[Bounding box prediction data]
_____
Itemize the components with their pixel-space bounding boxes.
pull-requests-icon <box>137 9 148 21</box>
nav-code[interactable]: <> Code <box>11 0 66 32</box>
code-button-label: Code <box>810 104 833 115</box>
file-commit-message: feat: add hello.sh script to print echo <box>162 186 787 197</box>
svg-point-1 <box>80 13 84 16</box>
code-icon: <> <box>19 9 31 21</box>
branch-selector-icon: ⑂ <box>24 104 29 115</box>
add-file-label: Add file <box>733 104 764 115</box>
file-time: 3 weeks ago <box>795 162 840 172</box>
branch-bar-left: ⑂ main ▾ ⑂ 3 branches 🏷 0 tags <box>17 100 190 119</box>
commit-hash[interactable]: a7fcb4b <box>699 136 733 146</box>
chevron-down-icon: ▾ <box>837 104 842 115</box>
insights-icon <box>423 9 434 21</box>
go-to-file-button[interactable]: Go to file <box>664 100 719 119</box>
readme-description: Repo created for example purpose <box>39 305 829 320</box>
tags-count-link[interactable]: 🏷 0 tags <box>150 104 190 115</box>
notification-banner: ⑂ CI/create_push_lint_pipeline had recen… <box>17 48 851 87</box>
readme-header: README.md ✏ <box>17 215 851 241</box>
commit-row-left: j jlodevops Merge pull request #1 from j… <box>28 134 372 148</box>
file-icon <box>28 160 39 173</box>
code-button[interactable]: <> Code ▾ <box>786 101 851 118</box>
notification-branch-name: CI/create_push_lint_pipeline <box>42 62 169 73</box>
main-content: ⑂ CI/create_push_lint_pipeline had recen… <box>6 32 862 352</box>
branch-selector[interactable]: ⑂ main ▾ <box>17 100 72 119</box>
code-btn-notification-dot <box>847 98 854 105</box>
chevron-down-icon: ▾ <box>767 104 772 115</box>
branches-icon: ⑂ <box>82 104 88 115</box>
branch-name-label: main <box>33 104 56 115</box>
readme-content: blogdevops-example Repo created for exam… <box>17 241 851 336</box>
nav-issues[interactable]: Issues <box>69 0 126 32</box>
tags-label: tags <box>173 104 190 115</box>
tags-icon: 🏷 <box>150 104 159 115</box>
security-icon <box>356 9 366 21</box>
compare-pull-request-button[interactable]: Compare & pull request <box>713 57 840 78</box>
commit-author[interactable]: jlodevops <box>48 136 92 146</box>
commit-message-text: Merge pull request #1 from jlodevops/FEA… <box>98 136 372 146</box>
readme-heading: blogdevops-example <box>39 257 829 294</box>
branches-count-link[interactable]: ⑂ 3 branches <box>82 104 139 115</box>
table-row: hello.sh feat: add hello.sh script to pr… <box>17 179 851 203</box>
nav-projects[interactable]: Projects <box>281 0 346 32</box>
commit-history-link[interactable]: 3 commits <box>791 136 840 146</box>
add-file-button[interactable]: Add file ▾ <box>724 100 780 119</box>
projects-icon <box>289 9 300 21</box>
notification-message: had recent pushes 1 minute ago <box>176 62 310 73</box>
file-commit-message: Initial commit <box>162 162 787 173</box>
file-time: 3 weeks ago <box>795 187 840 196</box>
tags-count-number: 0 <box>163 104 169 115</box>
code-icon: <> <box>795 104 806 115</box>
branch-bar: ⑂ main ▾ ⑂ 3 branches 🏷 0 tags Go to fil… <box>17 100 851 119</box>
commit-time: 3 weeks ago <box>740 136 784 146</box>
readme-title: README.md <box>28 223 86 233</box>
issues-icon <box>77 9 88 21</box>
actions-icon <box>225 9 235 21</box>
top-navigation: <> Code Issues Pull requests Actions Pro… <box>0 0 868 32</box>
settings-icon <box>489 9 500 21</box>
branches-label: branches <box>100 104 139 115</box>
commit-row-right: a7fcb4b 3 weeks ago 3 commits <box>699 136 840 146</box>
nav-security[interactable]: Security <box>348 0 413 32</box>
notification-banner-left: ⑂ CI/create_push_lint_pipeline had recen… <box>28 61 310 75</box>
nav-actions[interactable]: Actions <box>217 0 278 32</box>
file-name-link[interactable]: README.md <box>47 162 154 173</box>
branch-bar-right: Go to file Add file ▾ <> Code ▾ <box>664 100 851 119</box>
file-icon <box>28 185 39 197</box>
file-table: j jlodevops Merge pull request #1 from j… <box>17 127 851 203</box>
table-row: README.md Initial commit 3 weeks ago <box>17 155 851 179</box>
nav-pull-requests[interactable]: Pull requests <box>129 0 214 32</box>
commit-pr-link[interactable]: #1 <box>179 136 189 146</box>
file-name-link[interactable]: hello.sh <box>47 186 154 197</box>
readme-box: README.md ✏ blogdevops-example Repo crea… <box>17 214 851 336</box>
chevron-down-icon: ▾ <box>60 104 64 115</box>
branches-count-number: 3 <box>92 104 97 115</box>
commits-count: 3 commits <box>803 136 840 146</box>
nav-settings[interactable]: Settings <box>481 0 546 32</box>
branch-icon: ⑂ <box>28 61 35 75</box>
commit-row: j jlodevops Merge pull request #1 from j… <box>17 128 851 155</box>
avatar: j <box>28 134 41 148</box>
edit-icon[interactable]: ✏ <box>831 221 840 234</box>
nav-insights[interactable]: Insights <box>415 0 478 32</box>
_____
Could you transcribe all of the data exactly as it is given?

Itemize the components with their pixel-space bounding boxes.
pull-requests-icon <box>137 9 148 21</box>
nav-code[interactable]: <> Code <box>11 0 66 32</box>
code-button-label: Code <box>810 104 833 115</box>
file-commit-message: feat: add hello.sh script to print echo <box>162 186 787 197</box>
svg-point-1 <box>80 13 84 16</box>
code-icon: <> <box>19 9 31 21</box>
branch-selector-icon: ⑂ <box>24 104 29 115</box>
add-file-label: Add file <box>733 104 764 115</box>
file-time: 3 weeks ago <box>795 162 840 172</box>
branch-bar-left: ⑂ main ▾ ⑂ 3 branches 🏷 0 tags <box>17 100 190 119</box>
commit-hash[interactable]: a7fcb4b <box>699 136 733 146</box>
chevron-down-icon: ▾ <box>837 104 842 115</box>
insights-icon <box>423 9 434 21</box>
go-to-file-button[interactable]: Go to file <box>664 100 719 119</box>
readme-description: Repo created for example purpose <box>39 305 829 320</box>
tags-count-link[interactable]: 🏷 0 tags <box>150 104 190 115</box>
notification-banner: ⑂ CI/create_push_lint_pipeline had recen… <box>17 48 851 87</box>
readme-header: README.md ✏ <box>17 215 851 241</box>
commit-row-left: j jlodevops Merge pull request #1 from j… <box>28 134 372 148</box>
file-icon <box>28 160 39 173</box>
code-button[interactable]: <> Code ▾ <box>786 101 851 118</box>
notification-branch-name: CI/create_push_lint_pipeline <box>42 62 169 73</box>
main-content: ⑂ CI/create_push_lint_pipeline had recen… <box>6 32 862 352</box>
branch-selector[interactable]: ⑂ main ▾ <box>17 100 72 119</box>
code-btn-notification-dot <box>847 98 854 105</box>
chevron-down-icon: ▾ <box>767 104 772 115</box>
branches-icon: ⑂ <box>82 104 88 115</box>
branch-name-label: main <box>33 104 56 115</box>
readme-content: blogdevops-example Repo created for exam… <box>17 241 851 336</box>
nav-issues[interactable]: Issues <box>69 0 126 32</box>
tags-label: tags <box>173 104 190 115</box>
tags-icon: 🏷 <box>150 104 159 115</box>
security-icon <box>356 9 366 21</box>
compare-pull-request-button[interactable]: Compare & pull request <box>713 57 840 78</box>
commit-author[interactable]: jlodevops <box>48 136 92 146</box>
commit-message-text: Merge pull request #1 from jlodevops/FEA… <box>98 136 372 146</box>
readme-heading: blogdevops-example <box>39 257 829 294</box>
branches-count-link[interactable]: ⑂ 3 branches <box>82 104 139 115</box>
table-row: hello.sh feat: add hello.sh script to pr… <box>17 179 851 203</box>
nav-projects[interactable]: Projects <box>281 0 346 32</box>
commit-history-link[interactable]: 3 commits <box>791 136 840 146</box>
add-file-button[interactable]: Add file ▾ <box>724 100 780 119</box>
projects-icon <box>289 9 300 21</box>
notification-message: had recent pushes 1 minute ago <box>176 62 310 73</box>
file-commit-message: Initial commit <box>162 162 787 173</box>
file-time: 3 weeks ago <box>795 187 840 196</box>
tags-count-number: 0 <box>163 104 169 115</box>
code-icon: <> <box>795 104 806 115</box>
branch-bar: ⑂ main ▾ ⑂ 3 branches 🏷 0 tags Go to fil… <box>17 100 851 119</box>
commit-time: 3 weeks ago <box>740 136 784 146</box>
readme-title: README.md <box>28 223 86 233</box>
issues-icon <box>77 9 88 21</box>
actions-icon <box>225 9 235 21</box>
top-navigation: <> Code Issues Pull requests Actions Pro… <box>0 0 868 32</box>
settings-icon <box>489 9 500 21</box>
branches-label: branches <box>100 104 139 115</box>
commit-row-right: a7fcb4b 3 weeks ago 3 commits <box>699 136 840 146</box>
nav-security[interactable]: Security <box>348 0 413 32</box>
notification-banner-left: ⑂ CI/create_push_lint_pipeline had recen… <box>28 61 310 75</box>
nav-actions[interactable]: Actions <box>217 0 278 32</box>
file-name-link[interactable]: README.md <box>47 162 154 173</box>
branch-bar-right: Go to file Add file ▾ <> Code ▾ <box>664 100 851 119</box>
file-icon <box>28 185 39 197</box>
file-table: j jlodevops Merge pull request #1 from j… <box>17 127 851 203</box>
table-row: README.md Initial commit 3 weeks ago <box>17 155 851 179</box>
nav-pull-requests[interactable]: Pull requests <box>129 0 214 32</box>
commit-pr-link[interactable]: #1 <box>179 136 189 146</box>
file-name-link[interactable]: hello.sh <box>47 186 154 197</box>
readme-box: README.md ✏ blogdevops-example Repo crea… <box>17 214 851 336</box>
chevron-down-icon: ▾ <box>60 104 64 115</box>
branches-count-number: 3 <box>92 104 97 115</box>
commits-count: 3 commits <box>803 136 840 146</box>
nav-settings[interactable]: Settings <box>481 0 546 32</box>
branch-icon: ⑂ <box>28 61 35 75</box>
commit-row: j jlodevops Merge pull request #1 from j… <box>17 128 851 155</box>
avatar: j <box>28 134 41 148</box>
edit-icon[interactable]: ✏ <box>831 221 840 234</box>
nav-insights[interactable]: Insights <box>415 0 478 32</box>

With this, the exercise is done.